I want to add that later, in 2006, I edited and published another book in this area, Ibsen and Hitler: The Playwright, the Plagiarist, and the Plot for the Third Reich, in which scholar Steven F. Sage put forth a startling thesis, that long before the Final Solution, Adolf Hitler’s crimes included a kind of theft of intellectual property. The author marshaled lots of evidence to to show that a trio of plays by Henrik Ibsen (1828-1906) had provided Hitler with the script for his hegemonic career. With egotism and braggadocio, he saw himself as the star of a historical drama that mimicked Ibsen’s works. Sage showed that baffling incidents, including poor strategic choices, became understandable as part of a connected plot. He also traces ties between Hitler and a literary cult that warped Ibsen’s humanistic vision to suit their fascist designs, elevating Hitler as their anointed instrument.

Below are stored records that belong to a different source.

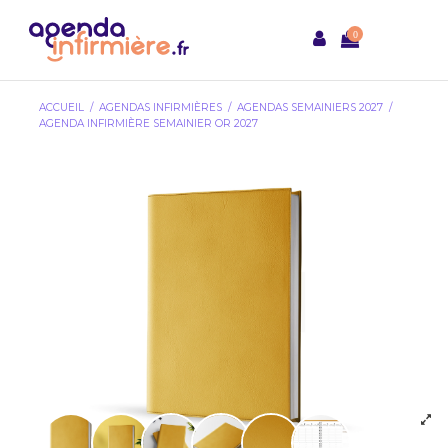
0
ACCUEIL
AGENDAS INFIRMIÈRES
AGENDAS SEMAINIERS 2027
AGENDA INFIRMIÈRE SEMAINIER OR 2027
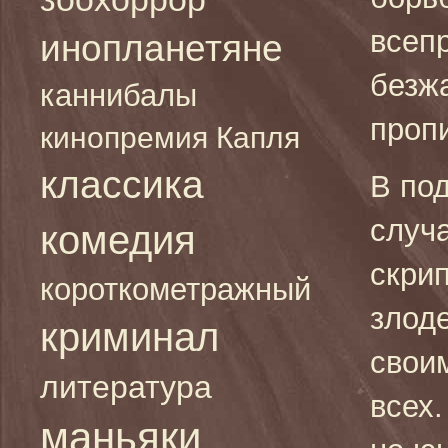
всеп
инопланетяне
безж
каннибалы
проп
кинопремия Капля
классика
В по
случ
комедия
скрип
короткометражный
злод
криминал
свои
литература
всех.
маньяки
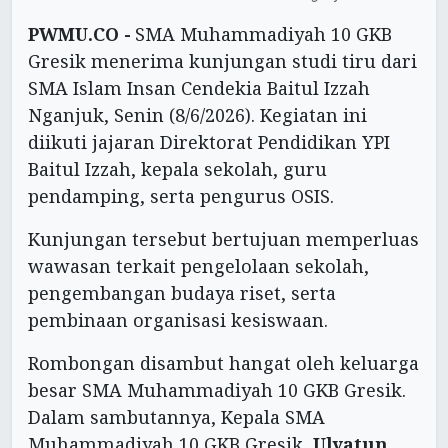
PWMU.CO -
SMA Muhammadiyah 10 GKB
Gresik menerima kunjungan studi tiru dari
SMA Islam Insan Cendekia Baitul Izzah
Nganjuk, Senin (8/6/2026). Kegiatan ini
diikuti jajaran Direktorat Pendidikan YPI
Baitul Izzah, kepala sekolah, guru
pendamping, serta pengurus OSIS.
Kunjungan tersebut bertujuan memperluas
wawasan terkait pengelolaan sekolah,
pengembangan budaya riset, serta
pembinaan organisasi kesiswaan.
Rombongan disambut hangat oleh keluarga
besar SMA Muhammadiyah 10 GKB Gresik.
Dalam sambutannya, Kepala SMA
Muhammadiyah 10 GKB Gresik,
Ulyatun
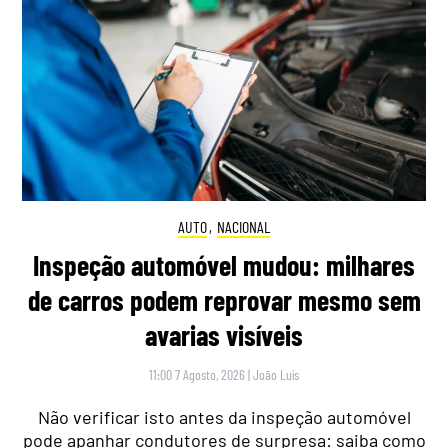
AUTO
,
NACIONAL
Inspeção automóvel mudou: milhares
de carros podem reprovar mesmo sem
avarias visíveis
11:00 7 Agosto, 2026
|
João Luís
Não verificar isto antes da inspeção automóvel
pode apanhar condutores de surpresa: saiba como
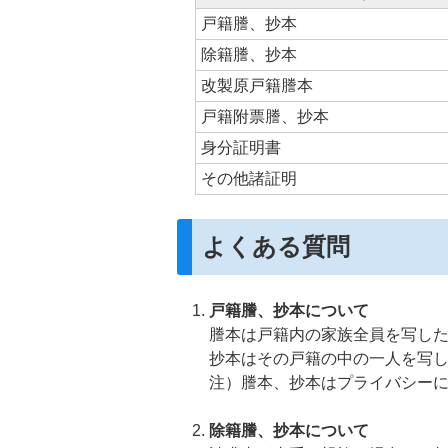
戸籍謄、抄本
除籍謄、抄本
改製原戸籍謄本
戸籍附票謄、抄本
身分証明書
その他諸証明
よくある質問
戸籍謄、抄本について
謄本は戸籍内の家族全員を写し
抄本はその戸籍の中の一人を写
注）謄本、抄本はプライバシー
除籍謄、抄本について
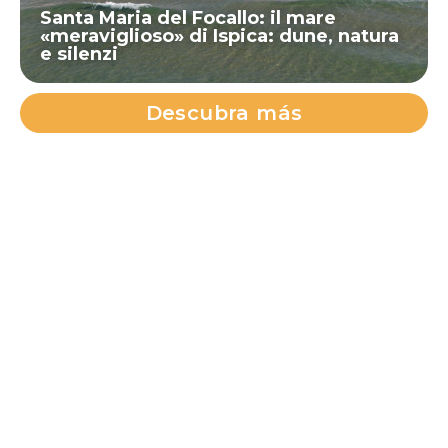
Santa Maria del Focallo: il mare
«meraviglioso» di Ispica: dune, natura
e silenzi
Descubra más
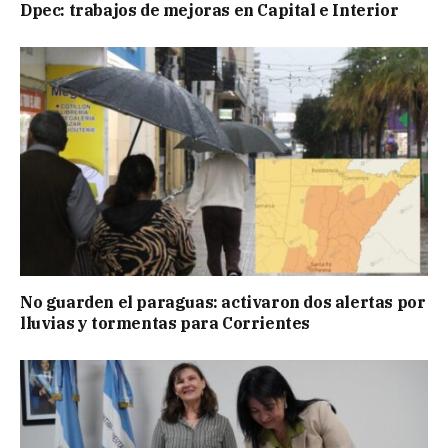
Dpec: trabajos de mejoras en Capital e Interior
No guarden el paraguas: activaron dos alertas por
lluvias y tormentas para Corrientes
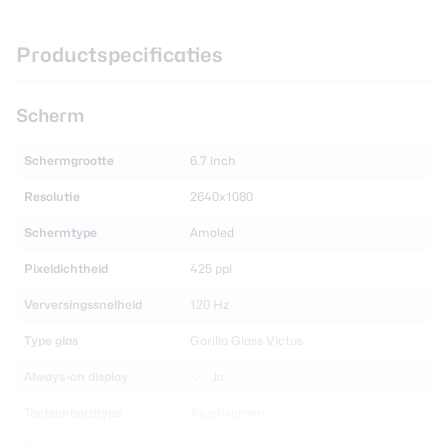
Productspecificaties
Scherm
Schermgrootte
6.7 inch
Resolutie
2640x1080
Schermtype
Amoled
Pixeldichtheid
425 ppi
Verversingssnelheid
120 Hz
Type glas
Gorilla Glass Victus
Always-on display
Ja
Toetsenbordtype
Touchscreen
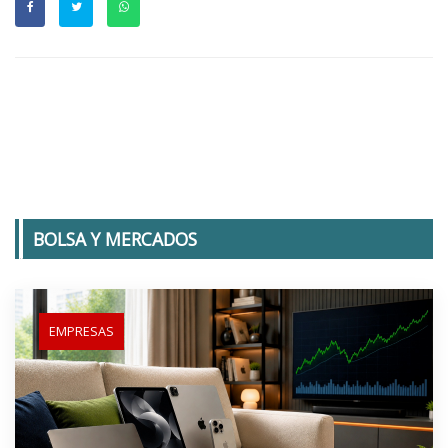
BOLSA Y MERCADOS
EMPRESAS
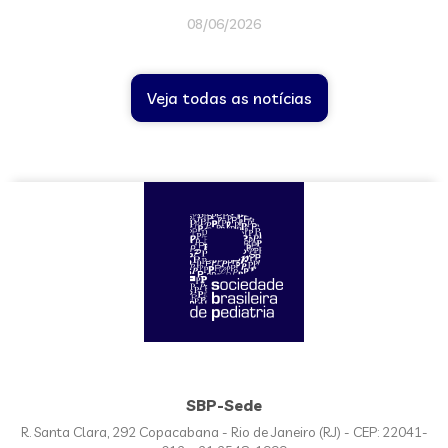
08/06/2026
Veja todas as notícias
SBP-Sede
R. Santa Clara, 292 Copacabana - Rio de Janeiro (RJ) - CEP: 22041-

Sage’s book, and now Urwand’s, point to Hitler’s obsession with narrative drama, whether on the stage or on the silver screen. Both authors document Hitler’s propensity to repeatedly view the same theatrical and cinematic presentations. Sage writes that Hitler would see the same play over and over again, until he reached a point where he felt like he had in some sense become the drama’s hero. It’s striking that the two authors have, in this respect, developed similar theses. If you’re interested, I’ve pasted in the flap copy to Ibsen and Hitler at the bottom of this post which you may click on to read in full. Ibsen & Hitler

There’s already been a fair amount of criticism of Urwand, who is something of an unconventional scholar–he holds no teaching position, is a Junior Fellow of of the Society of Fellows at Harvard University, and has a background that includes being part of a successful rock n’ roll band, The Attachments. You can learn more about Urwand and his book here. The critics of the book have included David Denby in the New Yorker, who seems to take personal offense at the thesis, and claims there’s not much in the book we didn’t know already. I don’t share his jaded response and am eager to continue reading how and why executives likes Louis B. Mayer produced movies that they hoped would please the Third Reich and be shown to audiences in Germany.